Biography[edit]
Born in Buenos Aires, Argentina to Raúl Daniele and Rosa del Carmen Almoina. After her parents divorced, her mother got a job as a secretary for the Argentinian government. Later, her mother became an actress.
Daniele began her dance training at the age of seven at Teatro Colón, Argentina's equivalent of Moscow's Bolshoi Theatre. She later moved to Paris to continue her ballet studies, and while living there attended a performance of West Side Story, with Jerome Robbins's original choreography. Overwhelmed by the way dance was an integral part of the story-telling, she decided to move to New York City to study jazz and modern dance, styles she felt were best for expressing human emotions on stage.[1]
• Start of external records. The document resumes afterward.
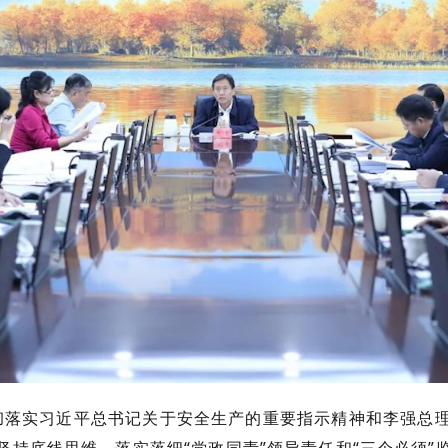
落实习近平总书记关于安全生产的重要指示精神和李强总理
坚持底线思维，落实落细“党政同责”领导责任和“三个必须”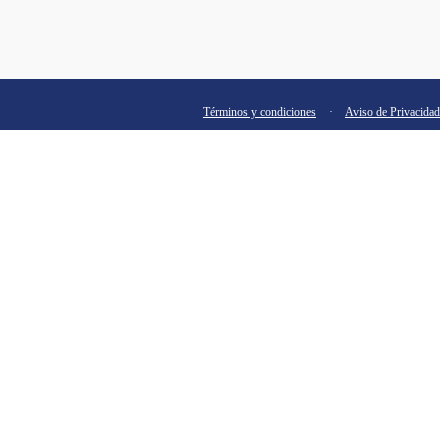
Términos y condiciones
·
Aviso de Privacidad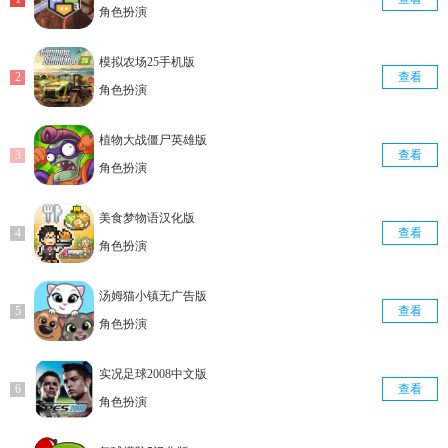
角色扮演
模拟农场25手机版
查看
角色扮演
植物大战僵尸英雄版
查看
角色扮演
美食梦物语汉化版
查看
角色扮演
汤姆猫小镇无广告版
查看
角色扮演
实况足球2008中文版
查看
角色扮演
As a performer, Daniele made her Broadway debut in What Makes Sammy Run? in 1964. She studied with Martha Graham and Merce Cunningham while working with Bob Fosse, Agnes de Mille, and Michael Bennett, who hired her to assist him with Follies in 1971. Her first credit as a full-fledged choreographer was the 1979 revival of The Most Happy Fella.
Daniele has worked with Woody Allen on three films, Mighty Aphrodite, Everyone Says I Love You, and Bullets over Broadway.[2]
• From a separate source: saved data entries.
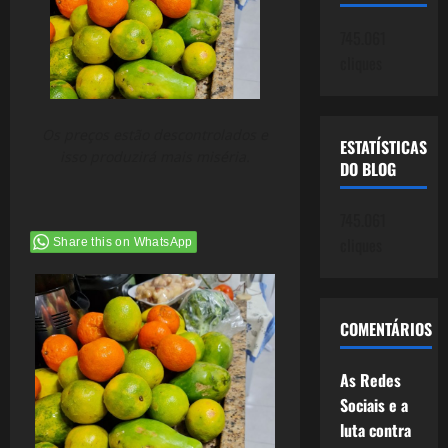
745.061
cliques
Os preços estão descontrolados e
ESTATÍSTICAS
isso produzirá mais miséria.
DO BLOG
745.061
cliques
Share this on WhatsApp
COMENTÁRIOS
As Redes
Sociais e a
luta contra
In addition to her work in New York City, where she has choreographed for Ballet Hispanico and served as a director-in-residence at Lincoln Center, Daniele has directed and/or choreographed theatrical, opera, and dance productions throughout the United States.[3][4]
She has directed and/or choreographed several musicals of Lynn Ahrens and Stephen Flaherty, including, most recently, The Glorious Ones (2007) and Dessa Rose (2005) at the Off-Broadway Mitzi E. Newhouse Theater at Lincoln Center. She has directed and/or choreographed several musicals of Michael John LaChiusa Off-Broadway, most recently Bernarda Alba (2006) and Little Fish (2003).[5]
In 1991, she was the first to direct William Finn's two one-act musicals March of the Falsettos and Falsettoland as one evening of theater, for the Hartford Stage Company.[6] This combination went on to become the musical Falsettos.
In 2005, Daniele was inducted into the American Theater Hall of Fame.[7]